> THE TASK
Please copy out every line in the records below that includes the word "Masyarakat".

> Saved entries
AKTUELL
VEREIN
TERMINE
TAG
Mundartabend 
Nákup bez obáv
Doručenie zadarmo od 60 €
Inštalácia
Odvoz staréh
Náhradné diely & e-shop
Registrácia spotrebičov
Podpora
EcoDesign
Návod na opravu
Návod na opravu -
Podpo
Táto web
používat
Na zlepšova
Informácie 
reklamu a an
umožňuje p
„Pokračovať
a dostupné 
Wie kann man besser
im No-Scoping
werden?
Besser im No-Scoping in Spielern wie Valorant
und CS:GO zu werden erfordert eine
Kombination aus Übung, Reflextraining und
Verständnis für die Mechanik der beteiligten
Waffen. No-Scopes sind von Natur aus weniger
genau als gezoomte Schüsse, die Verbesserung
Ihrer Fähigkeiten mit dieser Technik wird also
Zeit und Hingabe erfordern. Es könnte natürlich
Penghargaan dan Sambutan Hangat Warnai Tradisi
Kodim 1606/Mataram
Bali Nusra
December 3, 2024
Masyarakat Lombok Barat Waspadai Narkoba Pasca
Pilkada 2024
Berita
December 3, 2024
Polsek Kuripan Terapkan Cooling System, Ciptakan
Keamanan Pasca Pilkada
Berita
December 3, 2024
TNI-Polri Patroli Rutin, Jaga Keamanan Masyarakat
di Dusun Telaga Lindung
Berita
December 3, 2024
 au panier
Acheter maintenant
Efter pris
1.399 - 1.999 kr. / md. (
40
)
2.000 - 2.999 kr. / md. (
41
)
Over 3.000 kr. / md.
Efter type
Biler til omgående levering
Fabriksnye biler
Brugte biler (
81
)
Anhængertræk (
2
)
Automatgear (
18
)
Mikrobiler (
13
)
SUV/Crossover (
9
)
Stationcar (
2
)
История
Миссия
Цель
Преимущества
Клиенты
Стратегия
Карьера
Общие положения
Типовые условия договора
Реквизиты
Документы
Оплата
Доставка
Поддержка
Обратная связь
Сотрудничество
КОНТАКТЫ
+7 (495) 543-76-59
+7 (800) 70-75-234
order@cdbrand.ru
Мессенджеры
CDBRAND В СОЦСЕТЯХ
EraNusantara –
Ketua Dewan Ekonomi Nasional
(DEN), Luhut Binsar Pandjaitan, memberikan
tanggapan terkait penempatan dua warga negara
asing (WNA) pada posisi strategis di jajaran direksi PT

> OUTPUT FOR THIS TASK
Masyarakat Lombok Barat Waspadai Narkoba Pasca
TNI-Polri Patroli Rutin, Jaga Keamanan Masyarakat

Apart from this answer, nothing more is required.